3.4 Example RTP Packet

   Here is an example RTP packet containing two Vorbis packets.

   RTP Packet Header:

    0                   1                   2                   3
    0 1 2 3 4 5 6 7 8 9 0 1 2 3 4 5 6 7 8 9 0 1 2 3 4 5 6 7 8 8 0 1
   +-+-+-+-+-+-+-+-+-+-+-+-+-+-+-+-+-+-+-+-+-+-+-+-+-+-+-+-+-+-+-+-+
   | 2 |0|0|  0    |0|      PT     |      sequence number          |
   +-+-+-+-+-+-+-+-+-+-+-+-+-+-+-+-+-+-+-+-+-+-+-+-+-+-+-+-+-+-+-+-+
   |                 timestamp (in sample rate units)              |
   +-+-+-+-+-+-+-+-+-+-+-+-+-+-+-+-+-+-+-+-+-+-+-+-+-+-+-+-+-+-+-+-+
   |         synchronization source (SSRC) identifier              |
   +=+=+=+=+=+=+=+=+=+=+=+=+=+=+=+=+=+=+=+=+=+=+=+=+=+=+=+=+=+=+=+=+
   |         contributing source (CSRC) identifiers                |
   |                      ...                                      |
   +-+-+-+-+-+-+-+-+-+-+-+-+-+-+-+-+-+-+-+-+-+-+-+-+-+-+-+-+-+-+-+-+

   Payload Data:

    0                   1                   2                   3
    0 1 2 3 4 5 6 7 8 9 0 1 2 3 4 5 6 7 8 9 0 1 2 3 4 5 6 7 8 9 0 1
   +-+-+-+-+-+-+-+-+-+-+-+-+-+-+-+-+-+-+-+-+-+-+-+-+-+-+-+-+-+-+-+-+
   |0|0|0| # pks: 2|      len      |  vorbis data ...              |
   +-+-+-+-+-+-+-+-+-+-+-+-+-+-+-+-+-+-+-+-+-+-+-+-+-+-+-+-+-+-+-+-+
   |                  ...vorbis data...                            |
   +-+-+-+-+-+-+-+-+-+-+-+-+-+-+-+-+-+-+-+-+-+-+-+-+-+-+-+-+-+-+-+-+
   |     ...       |      len      | next vorbis packet data...    |
   +-+-+-+-+-+-+-+-+-+-+-+-+-+-+-+-+-+-+-+-+-+-+-+-+-+-+-+-+-+-+-+-+

<p>4 Frame Packetizing

   Each RTP packet contains either one complete Vorbis packet, one 
   Vorbis packet fragment, or an integer number of complete Vorbis 
   packets (upto a max of 32 packets, since the number of packets is 
   defined by a 5 bit value).

   Any Vorbis packet that is larger than 256 octets and less than the
   path-MTU should be placed in a RTP packet by itself.

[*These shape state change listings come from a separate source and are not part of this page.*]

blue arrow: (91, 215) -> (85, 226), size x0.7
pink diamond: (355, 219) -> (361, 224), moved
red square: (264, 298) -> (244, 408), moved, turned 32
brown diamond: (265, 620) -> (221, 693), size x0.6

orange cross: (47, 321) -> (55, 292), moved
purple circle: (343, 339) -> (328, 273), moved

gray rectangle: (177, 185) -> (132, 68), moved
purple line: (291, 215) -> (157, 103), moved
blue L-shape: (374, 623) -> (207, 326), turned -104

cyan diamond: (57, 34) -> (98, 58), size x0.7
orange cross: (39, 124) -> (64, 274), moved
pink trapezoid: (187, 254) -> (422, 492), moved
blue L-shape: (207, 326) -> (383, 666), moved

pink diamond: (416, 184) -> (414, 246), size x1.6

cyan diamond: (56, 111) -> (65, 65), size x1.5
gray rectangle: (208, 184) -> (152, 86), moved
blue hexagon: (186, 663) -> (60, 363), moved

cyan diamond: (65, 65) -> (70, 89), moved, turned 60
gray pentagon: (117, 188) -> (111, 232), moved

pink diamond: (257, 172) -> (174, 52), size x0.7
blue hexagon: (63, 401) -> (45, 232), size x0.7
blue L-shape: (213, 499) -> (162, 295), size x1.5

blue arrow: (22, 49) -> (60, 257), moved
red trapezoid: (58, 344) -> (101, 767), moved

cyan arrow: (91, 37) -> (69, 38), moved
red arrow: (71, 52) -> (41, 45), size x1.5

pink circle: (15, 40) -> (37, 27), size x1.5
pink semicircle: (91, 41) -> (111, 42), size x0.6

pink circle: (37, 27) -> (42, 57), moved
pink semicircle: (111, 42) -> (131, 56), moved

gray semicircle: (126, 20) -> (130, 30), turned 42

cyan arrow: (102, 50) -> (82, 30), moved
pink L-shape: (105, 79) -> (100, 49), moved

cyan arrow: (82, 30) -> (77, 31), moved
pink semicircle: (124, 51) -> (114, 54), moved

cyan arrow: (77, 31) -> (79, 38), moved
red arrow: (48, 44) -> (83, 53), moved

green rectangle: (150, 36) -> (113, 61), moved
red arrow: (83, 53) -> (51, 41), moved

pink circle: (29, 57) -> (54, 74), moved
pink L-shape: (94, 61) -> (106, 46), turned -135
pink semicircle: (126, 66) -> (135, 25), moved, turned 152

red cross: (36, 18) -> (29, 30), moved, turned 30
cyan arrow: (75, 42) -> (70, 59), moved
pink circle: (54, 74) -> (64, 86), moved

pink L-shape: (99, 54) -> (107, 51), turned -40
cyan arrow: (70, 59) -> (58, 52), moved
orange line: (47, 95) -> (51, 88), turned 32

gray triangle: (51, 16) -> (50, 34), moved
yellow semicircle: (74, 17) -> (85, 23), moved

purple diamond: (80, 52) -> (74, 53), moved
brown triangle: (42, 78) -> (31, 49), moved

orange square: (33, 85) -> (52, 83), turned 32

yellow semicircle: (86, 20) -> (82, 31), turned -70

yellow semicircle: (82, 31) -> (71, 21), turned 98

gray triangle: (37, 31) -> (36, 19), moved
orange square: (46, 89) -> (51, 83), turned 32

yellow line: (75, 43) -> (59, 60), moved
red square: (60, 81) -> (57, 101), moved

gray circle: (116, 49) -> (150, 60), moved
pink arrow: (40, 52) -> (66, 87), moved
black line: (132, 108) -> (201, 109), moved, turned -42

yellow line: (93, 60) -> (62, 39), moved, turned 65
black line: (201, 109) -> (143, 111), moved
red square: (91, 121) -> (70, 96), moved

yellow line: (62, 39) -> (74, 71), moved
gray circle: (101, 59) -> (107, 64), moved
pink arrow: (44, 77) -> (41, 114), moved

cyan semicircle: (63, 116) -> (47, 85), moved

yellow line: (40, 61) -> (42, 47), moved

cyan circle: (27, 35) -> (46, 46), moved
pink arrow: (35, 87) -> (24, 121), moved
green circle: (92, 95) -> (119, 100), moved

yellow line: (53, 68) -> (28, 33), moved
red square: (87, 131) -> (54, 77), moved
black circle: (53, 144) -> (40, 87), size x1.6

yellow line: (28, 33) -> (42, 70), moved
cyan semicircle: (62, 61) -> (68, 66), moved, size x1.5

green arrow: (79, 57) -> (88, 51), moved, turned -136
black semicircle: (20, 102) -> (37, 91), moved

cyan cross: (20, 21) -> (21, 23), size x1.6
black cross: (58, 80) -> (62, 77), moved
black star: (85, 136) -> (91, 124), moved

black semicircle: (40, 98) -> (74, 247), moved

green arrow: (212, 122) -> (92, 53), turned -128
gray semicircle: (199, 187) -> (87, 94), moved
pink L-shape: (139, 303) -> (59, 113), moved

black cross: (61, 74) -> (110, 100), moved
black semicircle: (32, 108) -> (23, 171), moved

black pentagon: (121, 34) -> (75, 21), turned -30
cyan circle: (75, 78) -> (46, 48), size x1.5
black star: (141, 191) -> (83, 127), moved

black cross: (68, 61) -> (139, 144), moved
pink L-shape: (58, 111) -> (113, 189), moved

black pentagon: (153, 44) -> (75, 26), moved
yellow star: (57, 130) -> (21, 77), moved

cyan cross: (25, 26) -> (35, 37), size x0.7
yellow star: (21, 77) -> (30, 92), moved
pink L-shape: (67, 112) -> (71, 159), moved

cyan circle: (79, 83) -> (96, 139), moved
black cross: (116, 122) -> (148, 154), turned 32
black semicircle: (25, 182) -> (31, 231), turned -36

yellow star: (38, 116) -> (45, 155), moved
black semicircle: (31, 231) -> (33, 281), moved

   Any Vorbis packet that is 256 bytes or less should be bundled in the
   RTP packet with as many Vorbis packets as will fit, up to a maximum
   of 32.

   If a Vorbis packet will not fit into the RTP packet, it must be 
   fragmented.  A fragmented packet has a zero in the last five bits 
   of the payload header.  Each fragment after the first will also set 
   the Continued (C) bit to one in the payload header.  The RTP packet 
   containing the last fragment of the Vorbis packet will have the 
   Marker (F) bit set to one.

4.1 Example Fragmented Vorbis Packet

   Here is an example fragmented Vorbis packet split over three RTP
   packets.

   RTP packet header details have been excluded from this example.

   Packet 1:

    0                   1                   2                   3
    0 1 2 3 4 5 6 7 8 9 0 1 2 3 4 5 6 7 8 9 0 1 2 3 4 5 6 7 8 9 0 1
   +-+-+-+-+-+-+-+-+-+-+-+-+-+-+-+-+-+-+-+-+-+-+-+-+-+-+-+-+-+-+-+-+
   |0|0|0|        0|      len      |  vorbis data ...              |
   +-+-+-+-+-+-+-+-+-+-+-+-+-+-+-+-+-+-+-+-+-+-+-+-+-+-+-+-+-+-+-+-+
   |                  ...vorbis data...                            |
   +-+-+-+-+-+-+-+-+-+-+-+-+-+-+-+-+-+-+-+-+-+-+-+-+-+-+-+-+-+-+-+-+

   The number of packets field is set to 0.

   Packet 2:

    0                   1                   2                   3
    0 1 2 3 4 5 6 7 8 9 0 1 2 3 4 5 6 7 8 9 0 1 2 3 4 5 6 7 8 9 0 1
   +-+-+-+-+-+-+-+-+-+-+-+-+-+-+-+-+-+-+-+-+-+-+-+-+-+-+-+-+-+-+-+-+
   |1|0|0|        0|      len      |  vorbis data ...              |
   +-+-+-+-+-+-+-+-+-+-+-+-+-+-+-+-+-+-+-+-+-+-+-+-+-+-+-+-+-+-+-+-+
   |                  ...vorbis data...                            |
   +-+-+-+-+-+-+-+-+-+-+-+-+-+-+-+-+-+-+-+-+-+-+-+-+-+-+-+-+-+-+-+-+

   The C bit is set to 1 and the number of packets field is set to 0.
   For large Vorbis fragments there can be several of these type of
   payload packets.  The maximum packet size should be no greater
   than the MTU of 1500 octets, including all RTP and payload headers.

   Packet 3:

    0                   1                   2                   3
    0 1 2 3 4 5 6 7 8 9 0 1 2 3 4 5 6 7 8 9 0 1 2 3 4 5 6 7 8 9 0 1
   +-+-+-+-+-+-+-+-+-+-+-+-+-+-+-+-+-+-+-+-+-+-+-+-+-+-+-+-+-+-+-+-+
   |1|1|0|        0|      len      |  vorbis data ...              |
   +-+-+-+-+-+-+-+-+-+-+-+-+-+-+-+-+-+-+-+-+-+-+-+-+-+-+-+-+-+-+-+-+
   |                  ...vorbis data...                            |
   +-+-+-+-+-+-+-+-+-+-+-+-+-+-+-+-+-+-+-+-+-+-+-+-+-+-+-+-+-+-+-+-+

   This is the last Vorbis fragment packet.  The C and F bits are 
   set and the packet count remains set to 0.

5 Codebooks

   To decode a Vorbis stream, a set of codebooks is required.  These
   codebooks are allowed to change for each logical bitstream (for
   example, for each song encoded in a radio stream).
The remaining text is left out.